The most recent meta-analysis, which included 23 prospective studies with 405,304 participants, indicates that chocolate consumption is associated with a reduced risk of cardiovascular disease (CVD), if consumption is limited to less than 100 g/week. Those who consumed more chocolate had a 12% lower risk of CVD in general (stroke: -16.3%, myocardial infarction: -16.2%) than those who consumed little. However, the dose-response analysis (Figure 1) shows that at more than 100 g/week there is no longer any protective effect and that the risk of CVD increases at higher doses, which could be attributable to the harmful effect of consuming too much sugar. According to the authors of this meta-analysis, the best dose of chocolate to reduce the risk of CVD is 45 g/week (about half of a 100 g chocolate bar, a common size sold in grocery stores).

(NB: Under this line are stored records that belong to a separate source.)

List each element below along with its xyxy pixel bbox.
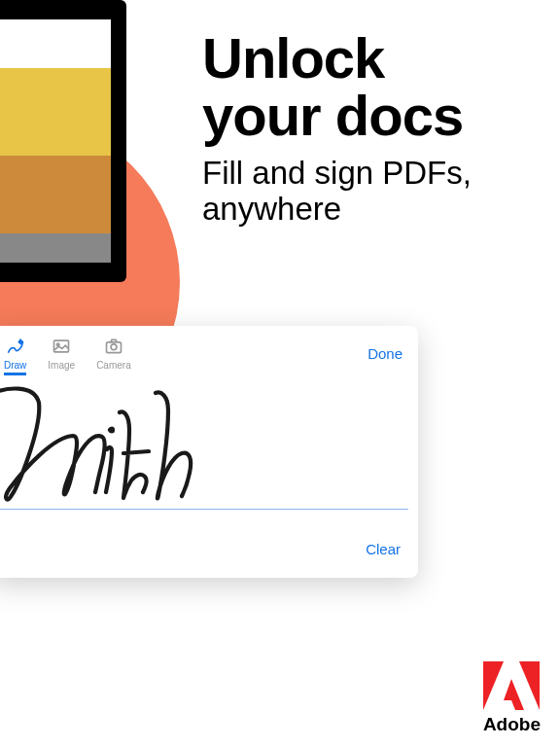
signature-canvas[interactable] — [0, 380, 418, 531]
camera-icon — [103, 336, 124, 357]
tool-draw-label: Draw — [4, 360, 26, 371]
content-stripe — [0, 233, 111, 263]
subheadline: Fill and sign PDFs, anywhere — [202, 156, 472, 228]
adobe-logo-icon — [483, 661, 540, 710]
headline-line1: Unlock — [202, 26, 384, 89]
signature-panel: Draw Image Camera Done — [0, 326, 418, 578]
headline-block: Unlock your docs Fill and sign PDFs, any… — [202, 29, 472, 228]
tool-camera[interactable]: Camera — [96, 336, 131, 371]
adobe-brand: Adobe — [483, 661, 541, 735]
hero-area: Unlock your docs Fill and sign PDFs, any… — [0, 0, 560, 340]
subhead-line1: Fill and sign PDFs, — [202, 155, 472, 191]
signature-toolbar: Draw Image Camera Done — [0, 326, 418, 374]
tablet-screen — [0, 19, 111, 263]
subhead-line2: anywhere — [202, 191, 341, 227]
adobe-brand-text: Adobe — [483, 714, 541, 735]
signature-baseline — [0, 509, 408, 510]
tool-image-label: Image — [48, 360, 75, 371]
tablet-device — [0, 0, 126, 282]
tool-image[interactable]: Image — [48, 336, 75, 371]
svg-point-3 — [111, 344, 117, 350]
content-stripe — [0, 68, 111, 160]
tool-camera-label: Camera — [96, 360, 131, 371]
clear-row: Clear — [0, 531, 418, 578]
headline-line2: your docs — [202, 84, 463, 147]
signature-drawing — [0, 383, 258, 524]
tablet-content — [0, 19, 111, 263]
pen-icon — [5, 336, 26, 357]
image-icon — [51, 336, 72, 357]
content-stripe — [0, 156, 111, 233]
tool-draw[interactable]: Draw — [4, 336, 26, 375]
headline: Unlock your docs — [202, 29, 472, 144]
done-button[interactable]: Done — [368, 345, 402, 362]
clear-button[interactable]: Clear — [366, 541, 401, 557]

Figure 1. Dose-effect association between the consumption of chocolate and the risks of cardiovascular events. From Ren et al., Heart, 2019.
It is now clearly established that several risk factors for cardiovascular disease (hypertension, inflammation, insulin resistance, metabolic syndrome) also increase the risk of cognitive decline and dementia. Conversely, recognized factors to protect cardiovascular health, such as physical exercise or the Mediterranean diet, are associated with a significant decrease in the risk of cognitive disorders. In other words, what is good for the heart is also good for the brain, which raises the interesting possibility that the regular consumption of cocoa-based products can also result in benefits for cognitive function. Studies conducted to date support this, as a high intake of flavonoid-rich foods such as tea, red wine and chocolate is associated with reduced risk of cognitive decline and improved brain performance. In a study of people aged 65 to 82 who showed clinical signs of early cognitive decline, daily consumption of a beverage made with chocolate high in polyphenols was associated with significant improvement of cognitive functions.
More recently, a randomized clinical study showed that dark chocolate consumption was associated with a significant improvement in visual acuity and contrast sensitivity a few hours after intake, a positive impact possibly related to an improvement in blood circulation in the richly vascularized retina. Milk chocolate, which contains less polyphenols, has no effect, suggesting that flavonoids in cocoa are responsible for this improvement in vision.